There is a new spring in the Sinn Fein step.
Within this smiling frame, Gerry Adams and Michelle O’Neill stood at the front.
Moments earlier, the party’s northern leader had said a few words – making the point that this was not Groundhog Day, nor would it be business as usual.
Ms O’Neill was adding to earlier comments by Gerry Adams, in which he put a focus on the British Government.
“If the recent statements by both James Brokenshire and Theresa May are to be taken at face value it would seem that the British Government is determined to repeat the mistakes of the past,” Adams said.
This negotiation is not just about Sinn Fein and the DUP, not just about trying to repair all that is broken within that political partnership.
Brokenshire met the parties throughout yesterday. There is talk of a two-baskets approach.
Within one, issues such as a programme for government, budget and nominations to the Executive – the other, holding the unfinished business that has been re-cycled, re-worded and re-worked through numerous previous negotiations, including the weighty subject of a legacy process.
Can you have an agreement on the past without loyalists? Are they involved in these talks? No is the answer to those questions.
On Monday, there was also much talk about Arlene Foster, after an election in which the number of DUP seats fell by ten and unionists lost their overall majority within the Assembly.
Across the 18 constituencies, when the counting was done, a little over a thousand votes separated the DUP and Sinn Fein.
Mrs Foster pointed to her party’s tally of 225,413 votes and dismissed talk of a revolt within the DUP.
There is the other issue of Sinn Fein’s refusal to serve in an Executive with the DUP leader until the report of the public inquiry into the RHI debacle has been delivered.

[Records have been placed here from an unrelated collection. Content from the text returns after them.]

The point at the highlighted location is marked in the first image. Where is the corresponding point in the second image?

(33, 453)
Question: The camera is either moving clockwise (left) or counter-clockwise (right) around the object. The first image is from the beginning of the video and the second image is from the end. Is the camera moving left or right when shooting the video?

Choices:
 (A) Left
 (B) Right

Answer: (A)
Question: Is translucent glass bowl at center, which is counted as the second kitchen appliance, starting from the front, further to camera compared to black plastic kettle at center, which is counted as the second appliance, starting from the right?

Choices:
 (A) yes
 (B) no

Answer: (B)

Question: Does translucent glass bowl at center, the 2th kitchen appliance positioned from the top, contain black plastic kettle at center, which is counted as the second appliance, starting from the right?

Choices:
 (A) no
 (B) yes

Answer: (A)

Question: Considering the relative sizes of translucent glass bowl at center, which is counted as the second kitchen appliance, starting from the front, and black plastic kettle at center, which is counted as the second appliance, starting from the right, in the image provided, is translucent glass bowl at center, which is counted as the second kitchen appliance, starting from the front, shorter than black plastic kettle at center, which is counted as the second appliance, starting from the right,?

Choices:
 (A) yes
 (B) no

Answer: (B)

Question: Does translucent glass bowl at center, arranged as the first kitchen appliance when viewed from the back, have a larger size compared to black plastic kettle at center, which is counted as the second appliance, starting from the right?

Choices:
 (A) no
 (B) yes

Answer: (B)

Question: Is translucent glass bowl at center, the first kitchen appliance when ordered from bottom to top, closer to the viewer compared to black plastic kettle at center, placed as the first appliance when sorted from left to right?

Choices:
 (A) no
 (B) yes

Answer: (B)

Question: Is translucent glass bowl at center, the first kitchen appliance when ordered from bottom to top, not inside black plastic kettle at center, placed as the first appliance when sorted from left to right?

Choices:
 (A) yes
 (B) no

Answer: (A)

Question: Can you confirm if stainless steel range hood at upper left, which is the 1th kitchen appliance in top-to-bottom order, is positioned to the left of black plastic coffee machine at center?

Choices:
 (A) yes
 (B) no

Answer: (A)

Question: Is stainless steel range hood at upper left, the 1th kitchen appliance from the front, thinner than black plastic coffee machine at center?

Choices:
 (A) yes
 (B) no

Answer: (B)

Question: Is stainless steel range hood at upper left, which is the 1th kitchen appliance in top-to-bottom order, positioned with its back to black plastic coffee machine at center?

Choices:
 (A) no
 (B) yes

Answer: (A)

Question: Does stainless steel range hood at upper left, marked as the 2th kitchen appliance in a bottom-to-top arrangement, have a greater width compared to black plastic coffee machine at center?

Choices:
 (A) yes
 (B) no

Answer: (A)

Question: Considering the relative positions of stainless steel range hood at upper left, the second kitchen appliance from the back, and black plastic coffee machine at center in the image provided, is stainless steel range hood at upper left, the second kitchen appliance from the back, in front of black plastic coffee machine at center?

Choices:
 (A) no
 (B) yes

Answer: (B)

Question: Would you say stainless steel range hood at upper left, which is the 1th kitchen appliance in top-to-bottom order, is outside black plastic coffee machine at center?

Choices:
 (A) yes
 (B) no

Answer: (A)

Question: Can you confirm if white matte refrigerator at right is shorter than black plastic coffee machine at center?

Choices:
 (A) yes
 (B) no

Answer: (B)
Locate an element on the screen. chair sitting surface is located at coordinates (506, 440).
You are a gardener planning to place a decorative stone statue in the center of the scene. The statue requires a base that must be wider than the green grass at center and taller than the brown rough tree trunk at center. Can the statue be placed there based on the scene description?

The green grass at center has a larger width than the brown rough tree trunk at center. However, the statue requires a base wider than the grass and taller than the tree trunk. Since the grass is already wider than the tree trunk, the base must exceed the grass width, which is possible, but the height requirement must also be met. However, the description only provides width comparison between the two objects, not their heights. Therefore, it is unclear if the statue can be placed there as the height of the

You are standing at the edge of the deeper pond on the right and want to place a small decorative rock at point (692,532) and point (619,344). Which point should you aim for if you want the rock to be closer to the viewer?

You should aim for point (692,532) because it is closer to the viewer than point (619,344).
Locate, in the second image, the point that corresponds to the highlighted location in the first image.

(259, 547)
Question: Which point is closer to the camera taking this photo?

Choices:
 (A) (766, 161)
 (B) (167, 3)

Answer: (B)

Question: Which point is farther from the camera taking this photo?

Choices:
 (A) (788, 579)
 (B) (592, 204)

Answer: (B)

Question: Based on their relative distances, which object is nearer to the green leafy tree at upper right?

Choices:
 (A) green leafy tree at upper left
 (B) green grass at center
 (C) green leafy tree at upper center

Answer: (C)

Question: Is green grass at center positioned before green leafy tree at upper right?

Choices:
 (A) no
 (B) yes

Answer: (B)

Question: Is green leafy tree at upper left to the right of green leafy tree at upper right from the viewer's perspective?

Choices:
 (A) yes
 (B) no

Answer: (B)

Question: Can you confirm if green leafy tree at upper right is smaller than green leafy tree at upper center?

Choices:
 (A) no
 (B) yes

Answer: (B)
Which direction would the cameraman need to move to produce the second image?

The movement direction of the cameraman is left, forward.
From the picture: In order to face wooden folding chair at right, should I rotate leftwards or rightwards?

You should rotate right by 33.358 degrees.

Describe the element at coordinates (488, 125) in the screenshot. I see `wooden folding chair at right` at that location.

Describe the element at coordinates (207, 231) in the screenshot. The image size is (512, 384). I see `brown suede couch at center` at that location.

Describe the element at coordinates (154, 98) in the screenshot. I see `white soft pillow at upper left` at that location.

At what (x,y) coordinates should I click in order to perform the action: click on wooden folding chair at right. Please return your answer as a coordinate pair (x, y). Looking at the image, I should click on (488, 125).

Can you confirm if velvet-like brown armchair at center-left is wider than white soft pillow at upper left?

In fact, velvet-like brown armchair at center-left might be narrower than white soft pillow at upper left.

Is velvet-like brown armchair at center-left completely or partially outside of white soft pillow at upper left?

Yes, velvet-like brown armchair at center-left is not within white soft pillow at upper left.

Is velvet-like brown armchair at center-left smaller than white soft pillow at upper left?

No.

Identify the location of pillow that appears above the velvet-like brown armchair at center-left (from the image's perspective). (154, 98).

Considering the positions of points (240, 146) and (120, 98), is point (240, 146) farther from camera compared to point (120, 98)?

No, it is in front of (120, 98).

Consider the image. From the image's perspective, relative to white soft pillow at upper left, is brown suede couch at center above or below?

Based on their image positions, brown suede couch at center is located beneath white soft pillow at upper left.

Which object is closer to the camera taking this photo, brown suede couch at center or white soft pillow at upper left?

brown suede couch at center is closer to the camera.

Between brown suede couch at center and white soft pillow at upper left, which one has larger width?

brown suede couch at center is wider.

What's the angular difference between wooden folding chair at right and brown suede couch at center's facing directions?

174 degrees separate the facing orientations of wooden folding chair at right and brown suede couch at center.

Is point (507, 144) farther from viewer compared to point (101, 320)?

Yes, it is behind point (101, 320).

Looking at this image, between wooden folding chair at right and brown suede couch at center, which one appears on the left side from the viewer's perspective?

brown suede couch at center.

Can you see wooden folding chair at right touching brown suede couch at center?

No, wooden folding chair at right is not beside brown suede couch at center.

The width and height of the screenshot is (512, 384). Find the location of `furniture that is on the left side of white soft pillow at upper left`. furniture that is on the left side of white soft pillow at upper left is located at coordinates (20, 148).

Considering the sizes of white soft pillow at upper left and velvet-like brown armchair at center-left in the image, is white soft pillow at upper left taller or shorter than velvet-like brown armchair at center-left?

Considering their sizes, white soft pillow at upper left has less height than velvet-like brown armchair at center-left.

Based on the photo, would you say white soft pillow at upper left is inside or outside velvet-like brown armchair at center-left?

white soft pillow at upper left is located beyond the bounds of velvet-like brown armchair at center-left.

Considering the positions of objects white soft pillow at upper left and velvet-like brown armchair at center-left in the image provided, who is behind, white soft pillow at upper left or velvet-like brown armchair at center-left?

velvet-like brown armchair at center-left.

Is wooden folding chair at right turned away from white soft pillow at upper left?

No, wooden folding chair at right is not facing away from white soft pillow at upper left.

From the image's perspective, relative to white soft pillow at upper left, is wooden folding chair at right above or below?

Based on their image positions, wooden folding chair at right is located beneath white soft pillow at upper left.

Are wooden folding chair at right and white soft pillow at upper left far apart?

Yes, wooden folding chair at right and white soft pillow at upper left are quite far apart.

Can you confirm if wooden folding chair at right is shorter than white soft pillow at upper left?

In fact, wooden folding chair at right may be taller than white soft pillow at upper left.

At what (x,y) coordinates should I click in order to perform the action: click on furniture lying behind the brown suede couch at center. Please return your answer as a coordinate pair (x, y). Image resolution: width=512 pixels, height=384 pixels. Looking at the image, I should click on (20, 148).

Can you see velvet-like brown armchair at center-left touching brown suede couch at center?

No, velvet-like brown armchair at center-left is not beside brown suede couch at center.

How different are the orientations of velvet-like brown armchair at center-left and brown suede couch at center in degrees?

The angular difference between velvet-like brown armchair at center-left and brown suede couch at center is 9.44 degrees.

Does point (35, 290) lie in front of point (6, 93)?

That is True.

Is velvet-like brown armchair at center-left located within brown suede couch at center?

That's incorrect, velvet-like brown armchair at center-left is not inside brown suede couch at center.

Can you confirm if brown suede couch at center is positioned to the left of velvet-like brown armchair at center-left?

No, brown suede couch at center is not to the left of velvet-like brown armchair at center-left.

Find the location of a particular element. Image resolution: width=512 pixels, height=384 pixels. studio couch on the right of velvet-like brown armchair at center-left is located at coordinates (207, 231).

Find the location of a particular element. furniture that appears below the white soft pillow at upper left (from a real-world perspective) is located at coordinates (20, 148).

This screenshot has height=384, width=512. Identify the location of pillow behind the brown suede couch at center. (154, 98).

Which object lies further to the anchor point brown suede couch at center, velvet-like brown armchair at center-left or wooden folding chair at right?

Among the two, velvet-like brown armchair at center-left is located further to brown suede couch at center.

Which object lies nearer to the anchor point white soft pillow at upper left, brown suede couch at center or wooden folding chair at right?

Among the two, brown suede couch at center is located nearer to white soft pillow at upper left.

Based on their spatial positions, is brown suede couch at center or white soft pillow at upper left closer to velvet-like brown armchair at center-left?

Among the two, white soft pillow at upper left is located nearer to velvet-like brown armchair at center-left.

This issue does not have to be addressed immediately. If an agreed implementation plan on past agreements cannot be achieved, then there won’t be a government or First and Deputy First Minister.
The issue of Arlene Foster within the Executive becomes irrelevant.
Brokenshire also met the SDLP, Ulster Unionist Party and Alliance yesterday.
Will those parties be prepared to re-enter the Executive if an agreement is reached?
It is too early for an answer to that question.
These talks are at a preliminary stage. Monday was a day for people to get things off their chests.
Irish Foreign Minister Charlie Flanagan will join the discussions on Wednesday.
Can all that needs to be done be achieved in a three-week time frame?
Such is the scale of the task, that seems unrealistic – unlikely.
Do the British and Irish Governments understand this crisis and the work that needs to be done?
My colleague Eamonn Mallie has described their approach as “casual”. That needs to change.
A DUP insider told me he believes it will take months. A republican used the term “elastic” to describe the deadlines of this place.
There is agreement on something. That devolution is the preferred option over direct rule.
Then there is the challenge of Brexit.
So, this time, this process needs an agreement that won’t lead to another false start and yet another crisis.
It needs proper time to get this right.
As he headed towards talks with Brokenshire yesterday, one of the talks participants quipped: “We’ve seen this deja vu before.”
What will we see at the end of these talks?